- _Collection entries_
Segment Open

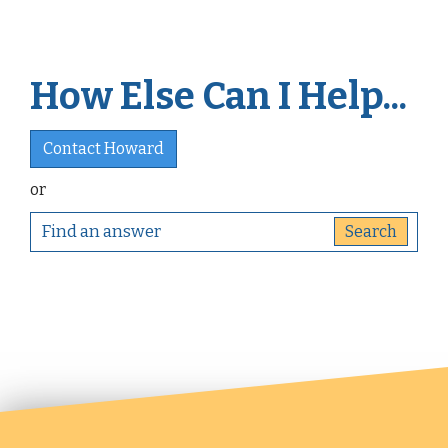
How Else Can I Help...
Contact Howard
or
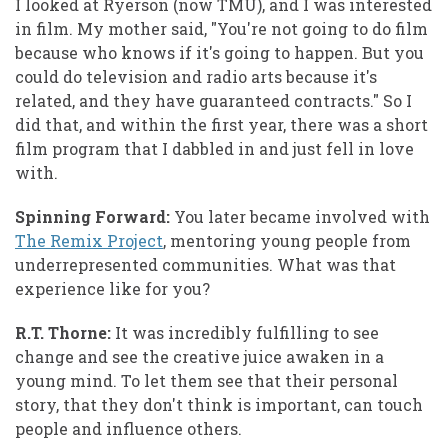
I looked at Ryerson (now TMU), and I was interested
in film. My mother said, "You're not going to do film
because who knows if it's going to happen. But you
could do television and radio arts because it's
related, and they have guaranteed contracts." So I
did that, and within the first year, there was a short
film program that I dabbled in and just fell in love
with.
Spinning Forward:
You later became involved with
The Remix Project
, mentoring young people from
underrepresented communities. What was that
experience like for you?
R.T. Thorne:
It was incredibly fulfilling to see
change and see the creative juice awaken in a
young mind. To let them see that their personal
story, that they don't think is important, can touch
people and influence others.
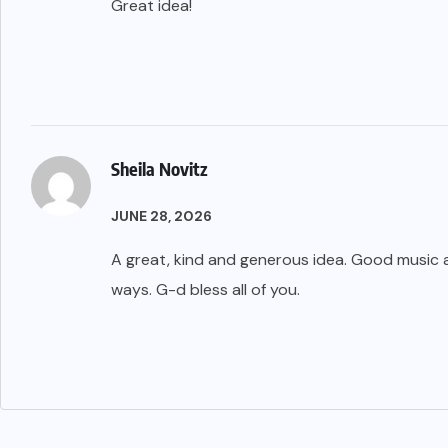
Great idea!
Sheila Novitz
JUNE 28, 2026
A great, kind and generous idea. Good music a
ways. G-d bless all of you.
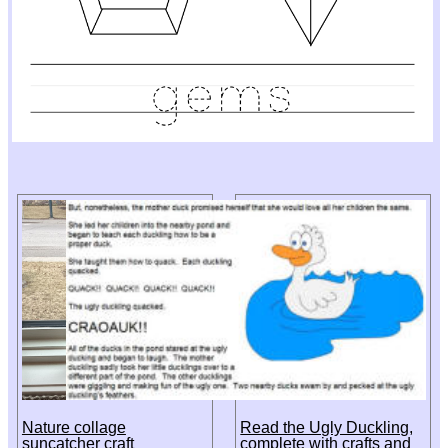
Nature collage
Read the Ugly Duckling,
suncatcher craft
complete with crafts and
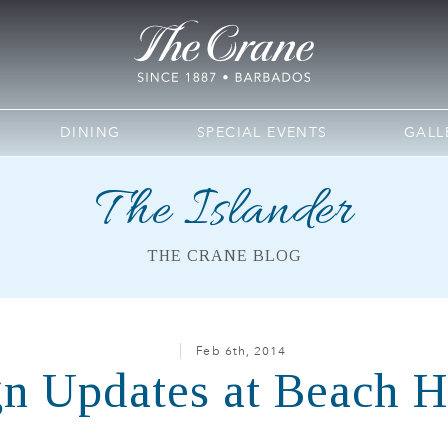
DINING
SPECIAL EVENTS
GALL
The Islander
THE CRANE BLOG
Feb 6th, 2014
n Updates at Beach 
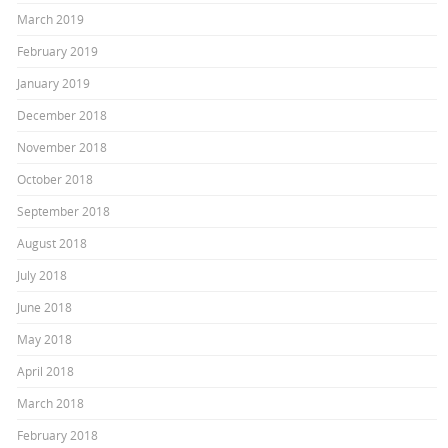
March 2019
February 2019
January 2019
December 2018
November 2018
October 2018
September 2018
August 2018
July 2018
June 2018
May 2018
April 2018
March 2018
February 2018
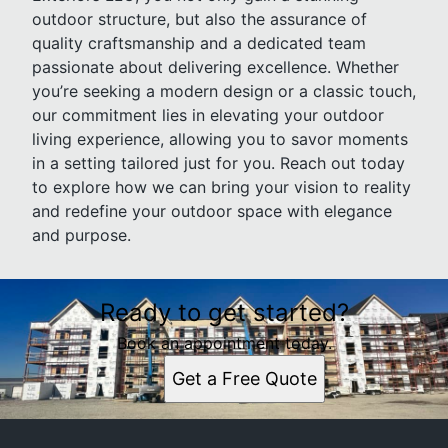
outdoor structure, but also the assurance of
quality craftsmanship and a dedicated team
passionate about delivering excellence. Whether
you’re seeking a modern design or a classic touch,
our commitment lies in elevating your outdoor
living experience, allowing you to savor moments
in a setting tailored just for you. Reach out today
to explore how we can bring your vision to reality
and redefine your outdoor space with elegance
and purpose.
Ready to get started?
Book an appointment today.
Get a Free Quote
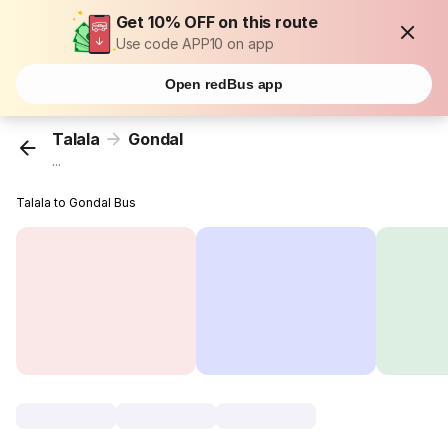
Get 10% OFF on this route
Use code APP10 on app
Open redBus app
Talala
Gondal
...
Talala to Gondal Bus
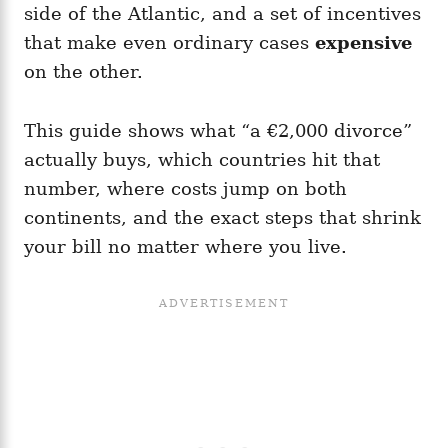
side of the Atlantic, and a set of incentives
that make even ordinary cases
expensive
on the other.
This guide shows what “a €2,000 divorce”
actually buys, which countries hit that
number, where costs jump on both
continents, and the exact steps that shrink
your bill no matter where you live.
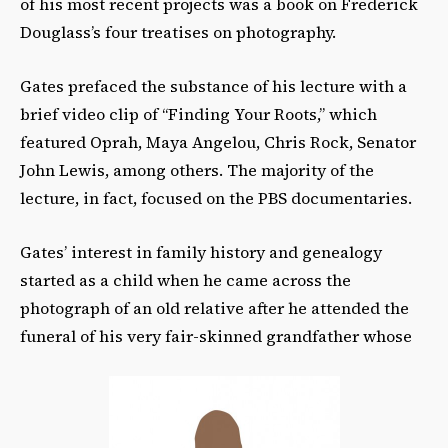
of his most recent projects was a book on Frederick
Douglass’s four treatises on photography.
Gates prefaced the substance of his lecture with a
brief video clip of “Finding Your Roots,” which
featured Oprah, Maya Angelou, Chris Rock, Senator
John Lewis, among others. The majority of the
lecture, in fact, focused on the PBS documentaries.
Gates’ interest in family history and genealogy
started as a child when he came across the
photograph of an old relative after he attended the
funeral of his very fair-skinned grandfather whose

Segment Closed

- _WORK TO COMPLETE_
Give back the full data exactly as it reads, but drop the pictures.

- _RESULT_
How Else Can I Help...
Contact Howard
or
I looked at Ryerson (now TMU), and I was interested
in film. My mother said, "You're not going to do film
because who knows if it's going to happen. But you
could do television and radio arts because it's
related, and they have guaranteed contracts." So I
did that, and within the first year, there was a short
film program that I dabbled in and just fell in love
with.
Spinning Forward:
You later became involved with
The Remix Project
, mentoring young people from
underrepresented communities. What was that
experience like for you?
R.T. Thorne:
It was incredibly fulfilling to see
change and see the creative juice awaken in a
young mind. To let them see that their personal
story, that they don't think is important, can touch
people and influence others.
Great idea!
Sheila Novitz
JUNE 28, 2026
A great, kind and generous idea. Good music a
ways. G-d bless all of you.
Nature collage
Read the Ugly Duckling,
suncatcher craft
complete with crafts and
DINING
SPECIAL EVENTS
GALL
The Islander
THE CRANE BLOG
Feb 6th, 2014
n Updates at Beach 
March 2019
February 2019
January 2019
December 2018
November 2018
October 2018
September 2018
August 2018
July 2018
June 2018
May 2018
April 2018
March 2018
February 2018
outdoor structure, but also the assurance of
quality craftsmanship and a dedicated team
passionate about delivering excellence. Whether
you’re seeking a modern design or a classic touch,
our commitment lies in elevating your outdoor
living experience, allowing you to savor moments
in a setting tailored just for you. Reach out today
to explore how we can bring your vision to reality
and redefine your outdoor space with elegance
and purpose.
Ready to get started?
Book an appointment today.
Get a Free Quote
Get 10% OFF on this route
Use code APP10 on app
Open redBus app
Talala
Gondal
...
Talala to Gondal Bus
side of the Atlantic, and a set of incentives
that make even ordinary cases
expensive
on the other.
This guide shows what “a €2,000 divorce”
actually buys, which countries hit that
number, where costs jump on both
continents, and the exact steps that shrink
your bill no matter where you live.
of his most recent projects was a book on Frederick
Douglass’s four treatises on photography.
Gates prefaced the substance of his lecture with a
brief video clip of “Finding Your Roots,” which
featured Oprah, Maya Angelou, Chris Rock, Senator
John Lewis, among others. The majority of the
lecture, in fact, focused on the PBS documentaries.
Gates’ interest in family history and genealogy
started as a child when he came across the
photograph of an old relative after he attended the
funeral of his very fair-skinned grandfather whose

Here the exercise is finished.